The union has called for all staff, students, vendors and volunteers to provide a negative COVID-19 test result within 48 hours of returning to school — a measure a few districts elsewhere in the state and around the country have taken this week — and for the district to provide K95 or similar quality masks to all students and staff.

The CTU also wants to reinstate the health metric agreed to last year that would trigger districtwide closures. Under the metric — that the citywide test positivity rate is 10% or higher and that the rate has increased for the previous seven consecutive days, each day at least one-fifth higher than the week before — all CPS classes would be remote.

“We’ve been failed by the mayor, we’ve been failed by the public health office, and teachers and the school staff have decided the only thing we have control of is whether we go into the buildings,” Sharkey said.

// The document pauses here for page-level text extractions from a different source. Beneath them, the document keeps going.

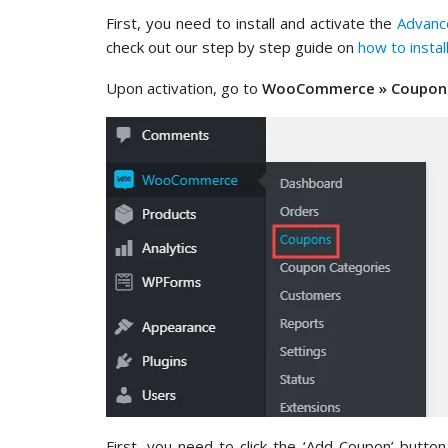
First, you need to install and activate the
Advanc
check out our step by step guide on
how to insta
Upon activation, go to
WooCommerce » Coupon
First, you need to click the ‘Add Coupon’ butt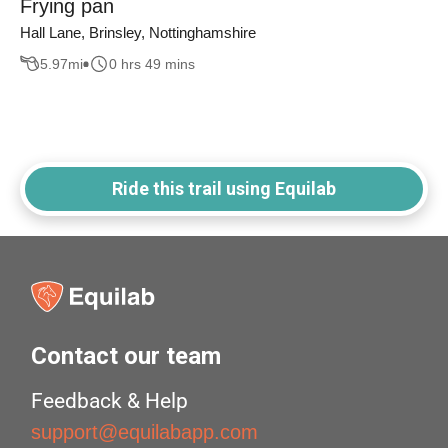
Frying pan
Hall Lane, Brinsley, Nottinghamshire
5.97
mi
0 hrs 49 mins
Ride this trail using Equilab
Contact our team
Feedback & Help
support@equilabapp.com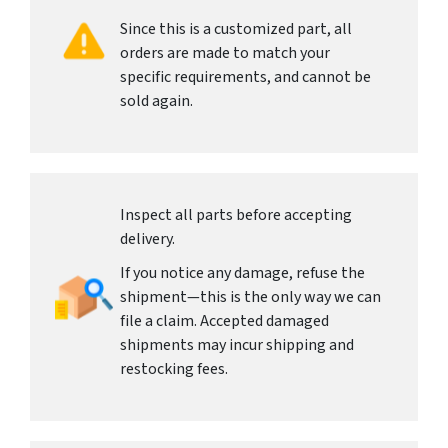
Since this is a customized part, all
orders are made to match your
specific requirements, and cannot be
sold again.
Inspect all parts before accepting
delivery.
If you notice any damage, refuse the
shipment—this is the only way we can
file a claim. Accepted damaged
shipments may incur shipping and
restocking fees.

“If you want to get us into the schools quicker, provide testing. Do what D.C. has done, New York has done, Los Angeles has done, Cleveland has done. Do what the private school the mayor sends her own child to has done — provide a test so people are negative when they come back into the school and then set up a meaningful screening program.”

CPS said in a statement sent late Tuesday that all non-CTU members are required to report to work Wednesday, and principals will be on-site, but all classes, sports and activities are canceled.

Students can receive meals from their schools between 9 a.m. and noon, and CPS shared a list of Safe Haven sites available for child care.

A decision to pause in-person learning districtwide can only be made in consultation with the Chicago Department of Public Health, CPS said.

“To be clear, what CTU is seeking cannot be counted as an instructional day under state law and guidance,” the school district said in the statement. “This is a work stoppage.”

Also on Wednesday, Ald. Ray Lopez (15th) urged the Lightfoot administration to stop issuing speed camera tickets around public schools in the city until those schools reopen.

Speed camera enforcement has been a sore point with the City Council ever since March 1, when Lightfoot reduced the threshold and started issuing $35 tickets to motorists caught on speed cameras driving 6 mph to 9 mph over the speed limit.

“The law reduces speed limits around schools when children are present. As of [Tuesday] night, classes have been cancelled and parents have been encouraged to find other measures for their children,” Lopez wrote Wednesday in a letter to City Comptroller Reshma Soni.

“Maintaining the ticketing protocols while classes are cancelled would be a slap in the face to residents already grappling with a difficult situation.”